• TASK: The listing below is to be written out word for word, minus its images.

(DATA UNDER STUDY begins)

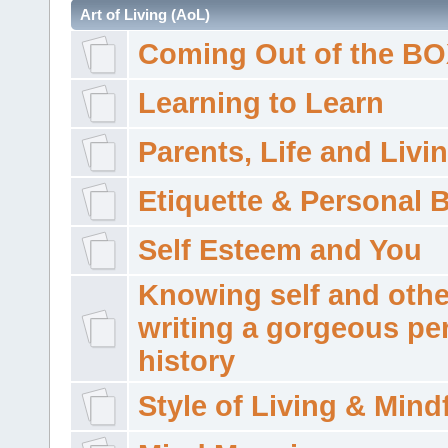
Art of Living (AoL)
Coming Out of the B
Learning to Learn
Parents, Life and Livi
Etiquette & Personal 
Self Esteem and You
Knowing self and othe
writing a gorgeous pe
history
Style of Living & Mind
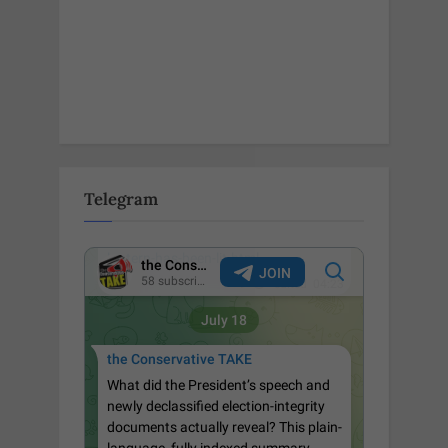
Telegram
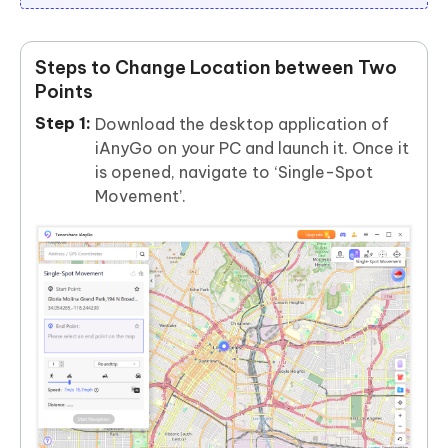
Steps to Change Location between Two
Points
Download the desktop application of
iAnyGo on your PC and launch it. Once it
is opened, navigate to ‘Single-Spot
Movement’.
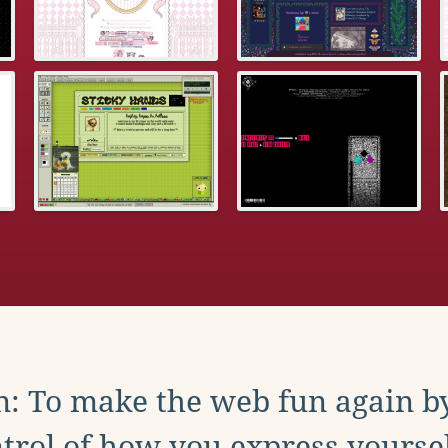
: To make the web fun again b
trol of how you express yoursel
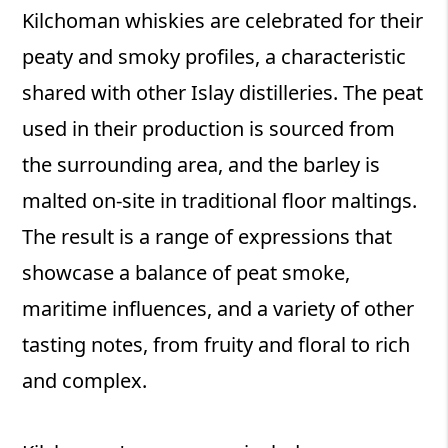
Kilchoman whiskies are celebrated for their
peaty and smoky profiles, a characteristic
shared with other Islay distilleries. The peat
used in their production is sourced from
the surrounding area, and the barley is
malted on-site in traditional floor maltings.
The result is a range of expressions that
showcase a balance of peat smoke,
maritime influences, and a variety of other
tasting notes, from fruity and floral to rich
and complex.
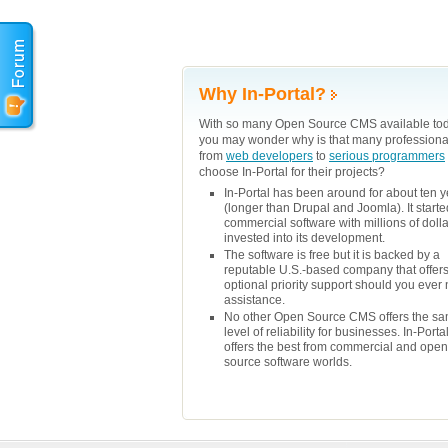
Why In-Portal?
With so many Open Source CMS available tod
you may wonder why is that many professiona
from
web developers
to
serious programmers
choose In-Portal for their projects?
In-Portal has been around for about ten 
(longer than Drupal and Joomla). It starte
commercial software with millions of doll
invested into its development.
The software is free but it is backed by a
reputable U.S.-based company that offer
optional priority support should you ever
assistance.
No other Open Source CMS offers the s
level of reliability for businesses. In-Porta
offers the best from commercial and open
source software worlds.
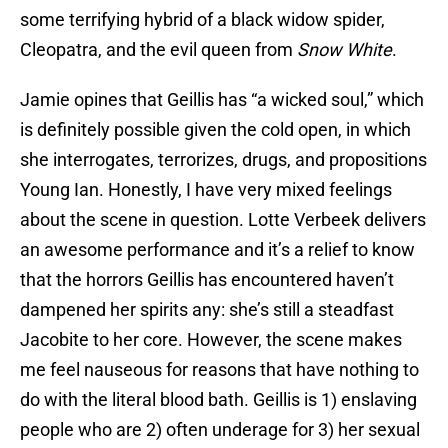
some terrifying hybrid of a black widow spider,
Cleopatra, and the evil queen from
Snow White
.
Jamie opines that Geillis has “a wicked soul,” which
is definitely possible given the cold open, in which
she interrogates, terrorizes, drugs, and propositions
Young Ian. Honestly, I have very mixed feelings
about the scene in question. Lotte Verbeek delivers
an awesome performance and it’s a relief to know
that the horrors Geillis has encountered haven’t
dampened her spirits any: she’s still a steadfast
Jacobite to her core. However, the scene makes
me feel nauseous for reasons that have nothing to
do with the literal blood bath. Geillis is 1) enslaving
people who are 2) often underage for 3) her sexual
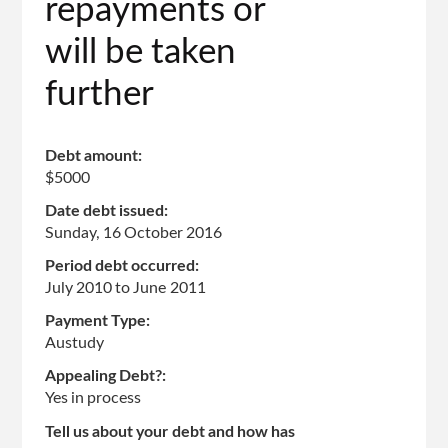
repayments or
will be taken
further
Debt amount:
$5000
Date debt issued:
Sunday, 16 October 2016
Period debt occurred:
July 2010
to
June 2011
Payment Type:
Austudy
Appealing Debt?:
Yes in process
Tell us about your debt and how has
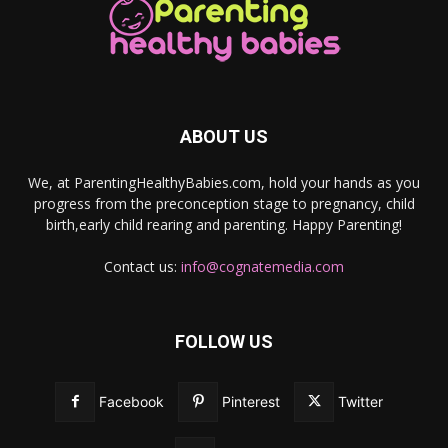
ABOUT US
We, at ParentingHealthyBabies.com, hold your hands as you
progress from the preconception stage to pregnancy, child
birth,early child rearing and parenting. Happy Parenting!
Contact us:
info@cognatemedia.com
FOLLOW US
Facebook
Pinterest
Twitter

(DATA UNDER STUDY ends)

• TASK RESPONSE:
Art of Living (AoL)
Coming Out of the B
Learning to Learn
Parents, Life and Livi
Etiquette & Personal 
Self Esteem and You
Knowing self and othe
writing a gorgeous pe
history
Style of Living & Mind
Telegram
Steps to Change Location between Two
Points
Download the desktop application of
iAnyGo on your PC and launch it. Once it
is opened, navigate to ‘Single-Spot
Movement’.
: To make the web fun again b
trol of how you express yoursel
Kilchoman whiskies are celebrated for their
peaty and smoky profiles, a characteristic
shared with other Islay distilleries. The peat
used in their production is sourced from
the surrounding area, and the barley is
malted on-site in traditional floor maltings.
The result is a range of expressions that
showcase a balance of peat smoke,
maritime influences, and a variety of other
tasting notes, from fruity and floral to rich
and complex.
Why In-Portal?
With so many Open Source CMS available tod
you may wonder why is that many professiona
from
web developers
to
serious programmers
choose In-Portal for their projects?
In-Portal has been around for about ten 
(longer than Drupal and Joomla). It starte
commercial software with millions of doll
invested into its development.
The software is free but it is backed by a
reputable U.S.-based company that offer
optional priority support should you ever
assistance.
No other Open Source CMS offers the s
level of reliability for businesses. In-Porta
offers the best from commercial and open
source software worlds.
some terrifying hybrid of a black widow spider,
Cleopatra, and the evil queen from
Snow White
.
Jamie opines that Geillis has “a wicked soul,” which
is definitely possible given the cold open, in which
she interrogates, terrorizes, drugs, and propositions
Young Ian. Honestly, I have very mixed feelings
about the scene in question. Lotte Verbeek delivers
an awesome performance and it’s a relief to know
that the horrors Geillis has encountered haven’t
dampened her spirits any: she’s still a steadfast
Jacobite to her core. However, the scene makes
me feel nauseous for reasons that have nothing to
do with the literal blood bath. Geillis is 1) enslaving
people who are 2) often underage for 3) her sexual
repayments or
will be taken
further
Debt amount:
$5000
Date debt issued:
Sunday, 16 October 2016
Period debt occurred:
July 2010
to
June 2011
Payment Type:
Austudy
Appealing Debt?:
Yes in process
Tell us about your debt and how has
ABOUT US
We, at ParentingHealthyBabies.com, hold your hands as you
progress from the preconception stage to pregnancy, child
birth,early child rearing and parenting. Happy Parenting!
Contact us:
info@cognatemedia.com
FOLLOW US
Facebook
Pinterest
Twitter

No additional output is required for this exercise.